The festival has been in several locations over the years — from a residential backyard in 1990 to the SCERA Shell in Orem and Provo Canyon locations. Executive Director Eliot Wilcox said the new location will provide optimum space for blankets, parking and bathroom needs.
“This is our fourth move,” Wilcox said. “Over the years, we’ve had to keep continuing to move in order to meet the growing demand of the audience.”
The festival will include 12 performers traveling in for the event year: Charlotte Blake Alston, Brenda Wong Aoki, Catherine Conant, Donald Davis, Carmen Deedy, Josh Goforth, Michael Reno Harrell, Bil Lepp, Tim Lowry, Sam Payne, Shonaleigh and Ed Stivender.
The festival has an educational component, with visiting storytellers visiting schools around the time of the festival, and Lepp said that he adapts his stories to the various ages that he visits, but he isn’t necessarily trying to teach morals with his performances.

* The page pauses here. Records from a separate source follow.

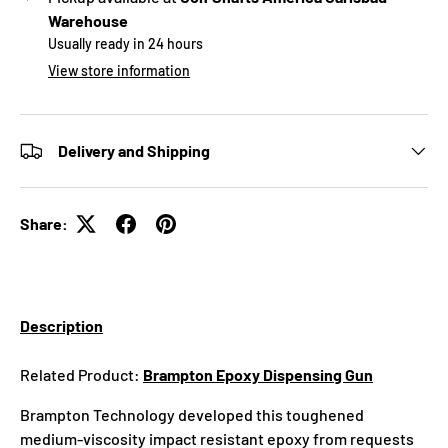
Warehouse
Usually ready in 24 hours
View store information
Delivery and Shipping
Share:
Description
Related Product:
Brampton Epoxy Dispensing Gun
Brampton Technology developed this toughened
medium-viscosity impact resistant epoxy from requests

“My stories don’t have overt lessons or messages,” Lepp said in a phone interview. “But on the other hand, I remember when I was a kid and having performers come into my school and thinking to myself, ‘Boy, wouldn’t I like to do that?’ … So it’s definitely showing the kids something that maybe they don’t see every day.”

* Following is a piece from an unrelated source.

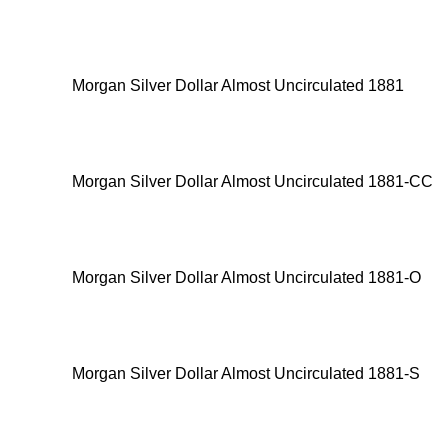
Morgan Silver Dollar Almost Uncirculated 1881
Morgan Silver Dollar Almost Uncirculated 1881-CC
Morgan Silver Dollar Almost Uncirculated 1881-O
Morgan Silver Dollar Almost Uncirculated 1881-S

Many of the stories told at the festival are true stories, but others are fictional, Wilcox said.
“We make a concerted effort to make sure that we have a variety of storytelling genres represented,” he said. “Storytelling is such a wonderful field. It goes everywhere from folk tales and fairy tales and traditional tales all the way to personal stories and personal experiences.”
With the tens of thousands of audience members that come to the festival each year, the power of storytelling is apparent, but Wilcox said scientists, too, have begun to quantify that power.

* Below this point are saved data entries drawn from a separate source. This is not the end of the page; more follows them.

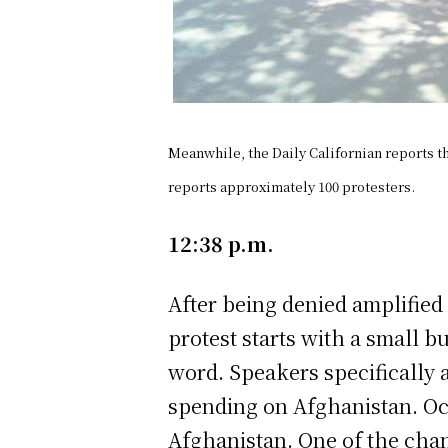
Meanwhile, the Daily Californian reports t
reports approximately 100 protesters.
12:38 p.m.
After being denied amplified 
protest starts with a small b
word. Speakers specifically a
spending on Afghanistan. Oct
Afghanistan. One of the chan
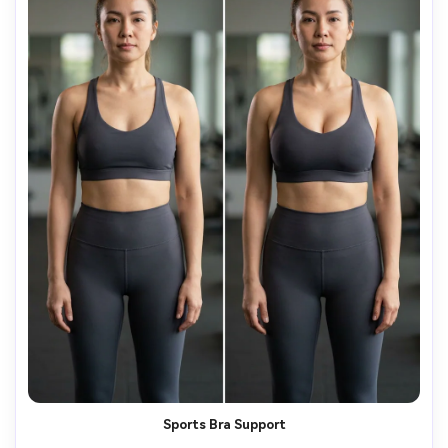
Sports Bra Support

“Storytelling is an amazing art form because it is so powerful,” he said. “People tend to overlook it, but at the same time, there’s so much research going on out there right now that explains that, when somebody starts telling a story, for example, we understand it, we listen and comprehend it better, we remember it more. And part of it is because in our brain, literally the same parts of the brain light up as when we are experiencing something or doing something. So it makes sense, when we hear a story, in our brain we’re mentally participating and being part of that story.”
Unlike other forms of storytelling — like film or theater — live storytelling performance often uses no more than a microphone in terms of equipment. But each performance has a lot under the surface, Wilcox said.
“It’s deceptively simple,” he said. “Because storytelling is such a part of everyone’s lives, everyone thinks, ‘Oh, I could be a storyteller,’ and the performers make it look so easy, but really what that is is that’s thousands of hours of craft that are put in to developing those performances to make it appear that easy. Down the word, down the mannerisms, to make it appear natural, and make it so that they can connect at the highest level that they can.”
For Lepp, the extensive rehearsal process and fine-tuning he does still leaves room for some flexibility in each performance of a story.
“I’m not reciting it, because I want it be a conversation, and I always want it to look like I’m thinking of it right now,” Lepp said. “There are certain words that are in it every time I tell it, but you’ll never hear it exactly the same way twice.”
TIMPANOGOS STORYTELLING FESTIVAL AND CONFERENCE
Where: Ashton Gardens at Thanksgiving Point in Utah
When: Thursday through Saturday
Tickets: $8-$135, depending individual events, day passes, entire event passes, etc.